I found Walker’s article while researching the making of Treme (a television series written by David Simon, set in post Hurricane Katrina New Orleans). The last thing I expected in reading a story about props in a fictional television series was to be inspired about writing long form non-fiction. But Walker (and the props team on Treme) got me to thinking.
In as much as producing props and writing non-fiction are different there are similarities. We’re all recreating scenes and conveying character (and to this end, non-fiction writers are our own props departments). Writers are told to show, don’t tell but we can still both show and tell. Props departments can only show. That’s why they must attend to detail like the aging and dusting on a vintage cognac bottle. That’s a discipline we can learn from.
‘It’s important to us that it’s real, that it looks good, and it’s what it would be,’ says, Beau Harrison, Treme’s On Set Property Master. Verily his team breaks down every scene in a script says Walker.
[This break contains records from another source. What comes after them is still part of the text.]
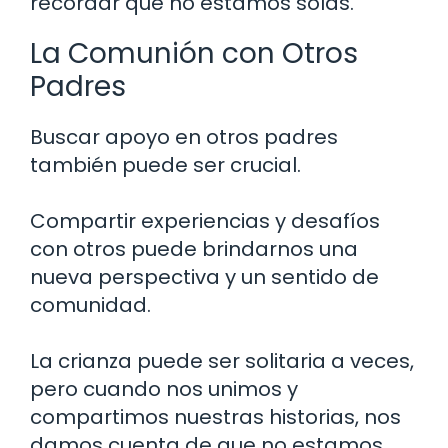
recordar que no estamos solas.
La Comunión con Otros
Padres
Buscar apoyo en otros padres
también puede ser crucial.
Compartir experiencias y desafíos
con otros puede brindarnos una
nueva perspectiva y un sentido de
comunidad.
La crianza puede ser solitaria a veces,
pero cuando nos unimos y
compartimos nuestras historias, nos
damos cuenta de que no estamos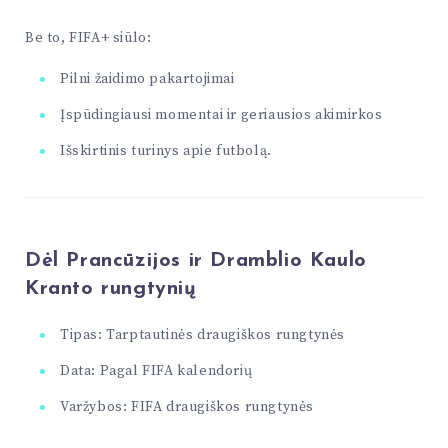
Be to, FIFA+ siūlo:
Pilni žaidimo pakartojimai
Įspūdingiausi momentai ir geriausios akimirkos
Išskirtinis turinys apie futbolą.
Dėl Prancūzijos ir Dramblio Kaulo
Kranto rungtynių
Tipas: Tarptautinės draugiškos rungtynės
Data: Pagal FIFA kalendorių
Varžybos: FIFA draugiškos rungtynės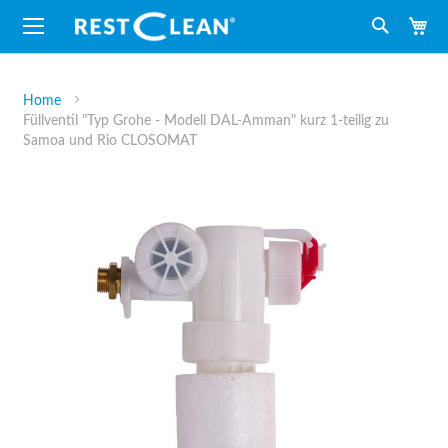
M
Suche
Home
Füllventil "Typ Grohe - Modell DAL-Amman" kurz 1-teilig zu
Samoa und Rio CLOSOMAT
Zum
Ende
der
Bildergalerie
springen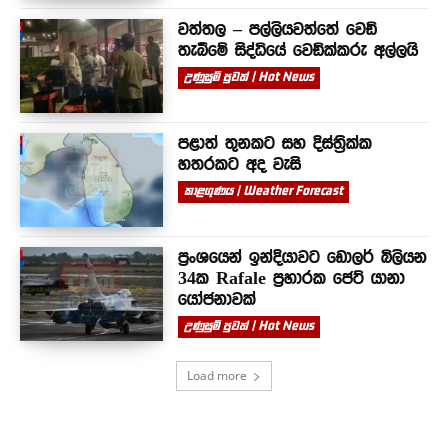
වත්තල – පල්ලියවත්තේ වෙඩි
තැබීමේ සිද්ධියේ වෙඩික්කරු අල්ලයි
උණුසුම් පුවත් | Hot News
පළාත් තුනකට සහ දිස්ත්‍රික්ක
හතරකට අද වැසි
කාළගුණය | Weather Forecast
ප්‍රංශයෙන් ඉන්දියාවට ඩොලර් බිලියන
34ක Rafale ප්‍රහාරක ජෙට් යානා
යෝජනාවක්
උණුසුම් පුවත් | Hot News
Load more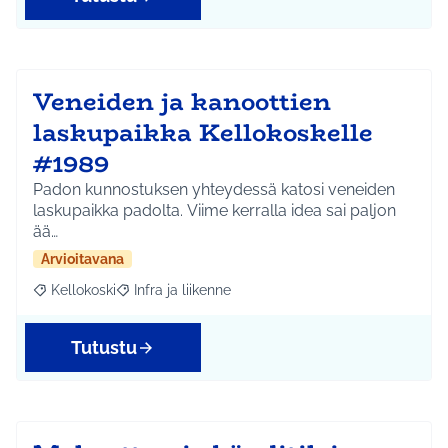
Veneiden ja kanoottien
laskupaikka Kellokoskelle
#1989
Padon kunnostuksen yhteydessä katosi veneiden
laskupaikka padolta. Viime kerralla idea sai paljon
ää…
Arvioitavana
Kellokoski
Infra ja liikenne
Rajaa tulokset aihepiirin mukaan: Kellokoski
Rajaa tulokset teeman mukaan: Infra ja liikenne
Tutustu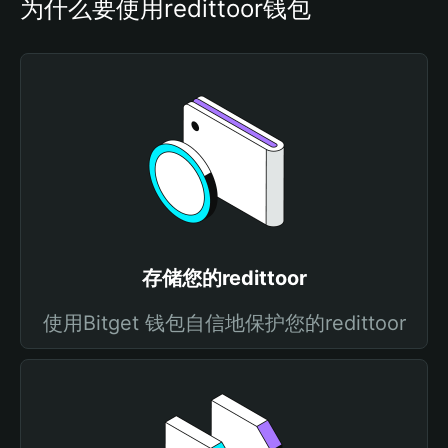
为什么要使用redittoor钱包
存储您的redittoor
使用Bitget 钱包自信地保护您的redittoor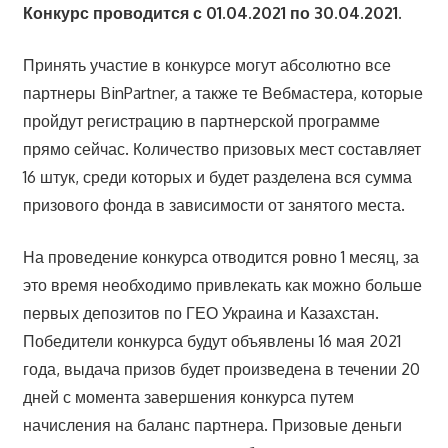
Конкурс проводится с 01.04.2021 по 30.04.2021.
Принять участие в конкурсе могут абсолютно все
партнеры BinPartner, а также те Вебмастера, которые
пройдут регистрацию в партнерской программе
прямо сейчас. Количество призовых мест составляет
16 штук, среди которых и будет разделена вся сумма
призового фонда в зависимости от занятого места.
На проведение конкурса отводится ровно 1 месяц, за
это время необходимо привлекать как можно больше
первых депозитов по ГЕО Украина и Казахстан.
Победители конкурса будут объявлены 16 мая 2021
года, выдача призов будет произведена в течении 20
дней с момента завершения конкурса путем
начисления на баланс партнера. Призовые деньги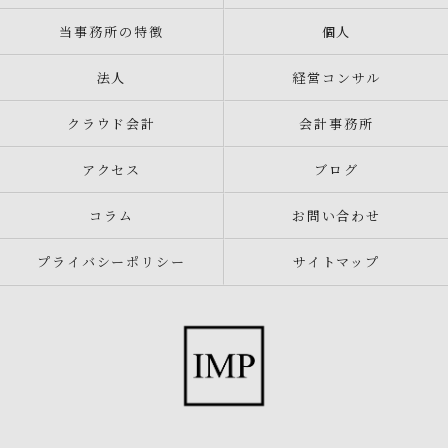
当事務所の特徴
個人
法人
経営コンサル
クラウド会計
会計事務所
アクセス
ブログ
コラム
お問い合わせ
プライバシーポリシー
サイトマップ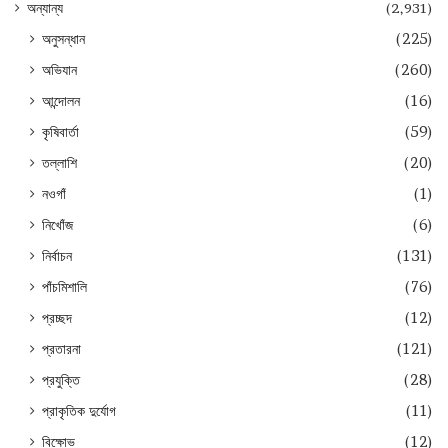
অন্যান্য
(2,931)
অনুসন্ধান
(225)
অভিযান
(260)
আন্দোলন
(16)
কৃষিবার্তা
(59)
তল্লাশি
(20)
নওগাঁ
(1)
নিখোঁজ
(6)
নির্বাচন
(131)
পাঁচমিশালি
(76)
প্রচ্ছদ
(12)
প্রতারনা
(121)
প্রযুক্তি
(28)
প্রাকৃতিক দুর্যোগ
(11)
বিক্ষোভ
(12)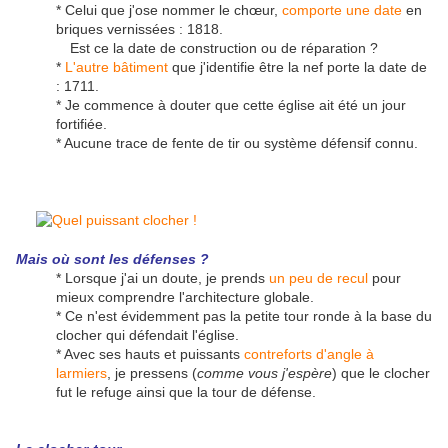
* Celui que j'ose nommer le chœur,
comporte une date
en
briques vernissées : 1818.
Est ce la date de construction ou de réparation ?
*
L'autre bâtiment
que j'identifie être la nef porte la date de
: 1711.
* Je commence à douter que cette église ait été un jour
fortifiée.
* Aucune trace de fente de tir ou système défensif connu.
Mais où sont les défenses ?
* Lorsque j'ai un doute, je prends
un peu de recul
pour
mieux comprendre l'architecture globale.
* Ce n'est évidemment pas la petite tour ronde à la base du
clocher qui défendait l'église.
* Avec ses hauts et puissants
contreforts d'angle à
larmiers
, je pressens (
comme vous j'espère
) que le clocher
fut le refuge ainsi que la tour de défense.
They create a list of the objects required then decide exactly what type of object it should be. Mobile phones for example, ‘We usually base this on the character’s personality and economic standing,’ Harrison says.
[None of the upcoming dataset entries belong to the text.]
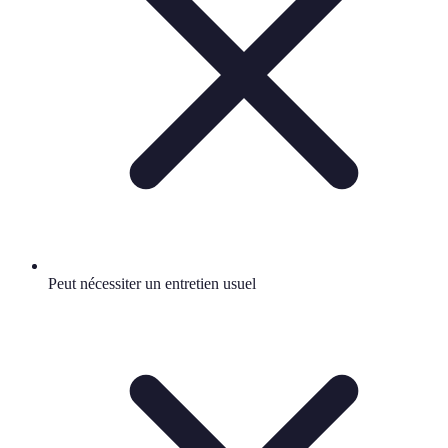
Peut nécessiter un entretien usuel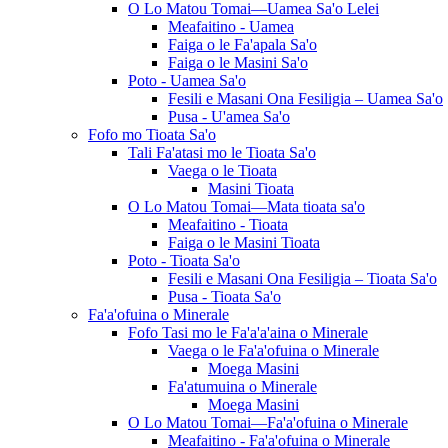
O Lo Matou Tomai—Uamea Sa'o Lelei
Meafaitino - Uamea
Faiga o le Fa'apala Sa'o
Faiga o le Masini Sa'o
Poto - Uamea Sa'o
Fesili e Masani Ona Fesiligia – Uamea Sa'o
Pusa - U'amea Sa'o
Fofo mo Tioata Sa'o
Tali Fa'atasi mo le Tioata Sa'o
Vaega o le Tioata
Masini Tioata
O Lo Matou Tomai—Mata tioata sa'o
Meafaitino - Tioata
Faiga o le Masini Tioata
Poto - Tioata Sa'o
Fesili e Masani Ona Fesiligia – Tioata Sa'o
Pusa - Tioata Sa'o
Fa'a'ofuina o Minerale
Fofo Tasi mo le Fa'a'a'aina o Minerale
Vaega o le Fa'a'ofuina o Minerale
Moega Masini
Fa'atumuina o Minerale
Moega Masini
O Lo Matou Tomai—Fa'a'ofuina o Minerale
Meafaitino - Fa'a'ofuina o Minerale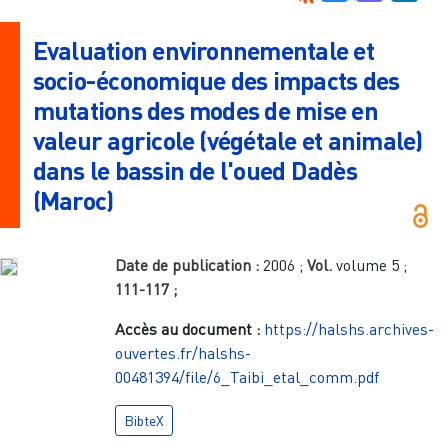
Evaluation environnementale et
socio-économique des impacts des
mutations des modes de mise en
valeur agricole (végétale et animale)
dans le bassin de l'oued Dadès
(Maroc)
Date de publication :
2006
;
Vol.
volume 5
;
111-117
;
Accès au document :
https://halshs.archives-
ouvertes.fr/halshs-
00481394/file/6_Taibi_etal_comm.pdf
BibteX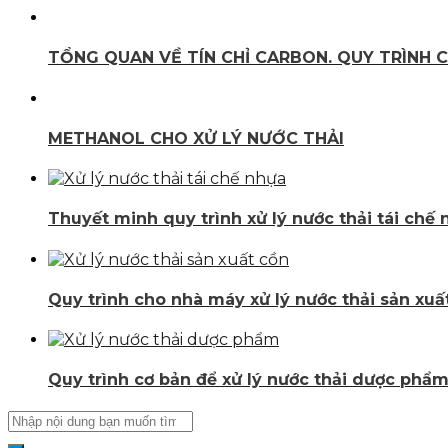
TỔNG QUAN VỀ TÍN CHỈ CARBON. QUY TRÌNH C
METHANOL CHO XỬ LÝ NƯỚC THẢI
Thuyết minh quy trình xử lý nước thải tái chế
Quy trình cho nhà máy xử lý nước thải sản xuấ
Quy trình cơ bản để xử lý nước thải dược phẩ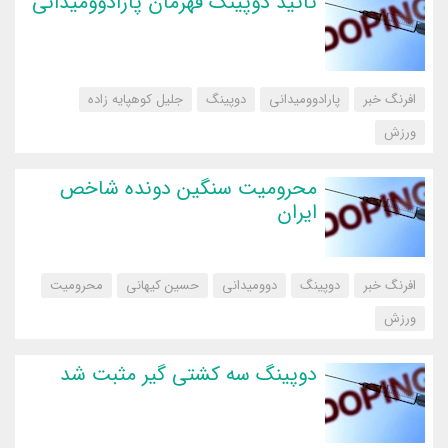
تائید دوپینگ قهرمان پارادوومیدانی
افرنگ خبر
پارادوومیدانی
دوپینگ
جلیل کوهپایه زاده
‌ورزش
محرومیت سنگین دونده شاخص
ایران
افرنگ خبر
دوپینگ
دوومیدانی
حسین کیهانی
محرومیت
‌ورزش
دوپینگ سه کشتی گیر مثبت شد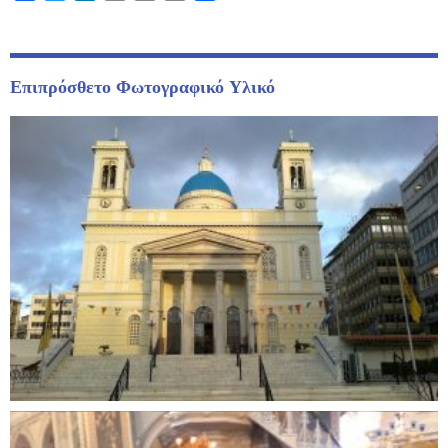
Link
Επιπρόσθετο Φωτογραφικό Υλικό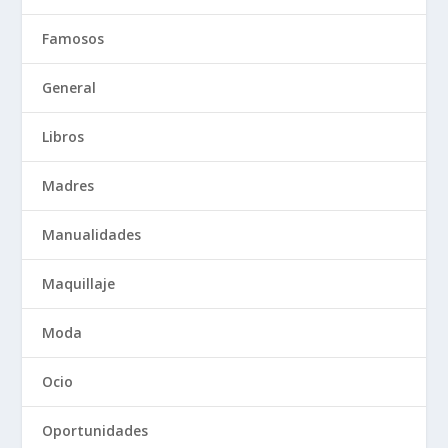
Famosos
General
Libros
Madres
Manualidades
Maquillaje
Moda
Ocio
Oportunidades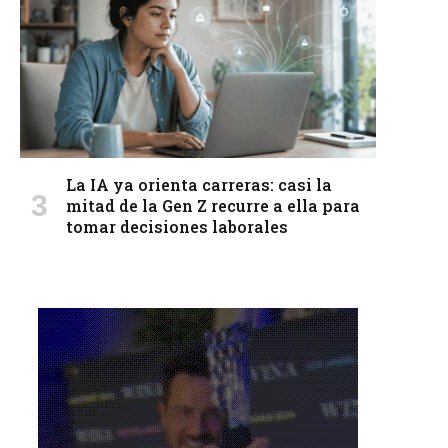
La IA ya orienta carreras: casi la
mitad de la Gen Z recurre a ella para
tomar decisiones laborales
The best non-fiction takes you into a story. It gives you just the right amount of detail; information that’s relevant to scene and character/s. The props team on Treme have the same job only they do the work in reverse. They must acquire objects (including personal effects) to help define their scenes and characters. And then they put all of those objects into a labeled box. Writers start with a page; with the more astute of us collecting detail (props information) about our characters and scenes along the way.
Photographs by Harrison show some of Treme’s props boxes. The character Antoine Batiste’s for example has his watch, sunglasses, keys, ID, iPod and other personal items spread across a table. Separated from the body of Wendell Pierce (who plays Batiste) these objects remind me of toys; of Barbie dolls, clothes and accessories I used to play with as a kid. Batiste may live real in my mind but in truth he’s a fiction and that’s where the work of props teams and long form non-fiction writers diverge.
As someone who spent just a few days in New Orleans over a decade ago, I find the depictions in Treme to be fairly convincing. From the series I’ve learnt a lot about the challenges the city faced in the wake of Katrina. I’ve learnt more about its culture – and things I didn’t know (like their second line parades). But I’m aware that Treme is a fiction, and that to others its fabrication might not be as convincing.
‘I know a real second line when I feel it,’ says Cheryl Austin in a news story on WWLTV.com. She makes the comment at a sale of the show’s props (following the filming of its final season). She’s a real-life resident of the real-life New Orleans suburb of Treme. She’s not a big fan of the show (any more than many doctors and nurses were fans of ER). To her it lacks authenticity.
‘Don’t make this stuff up!’ I can hear Lee Gutkind (editor of Creative nonfiction magazine) calling to us all. Indeed. The trick is to fill our props boxes as we research – one word at a time.
(Oh, and props to Dave Walker for writing an article that inspired all of this!)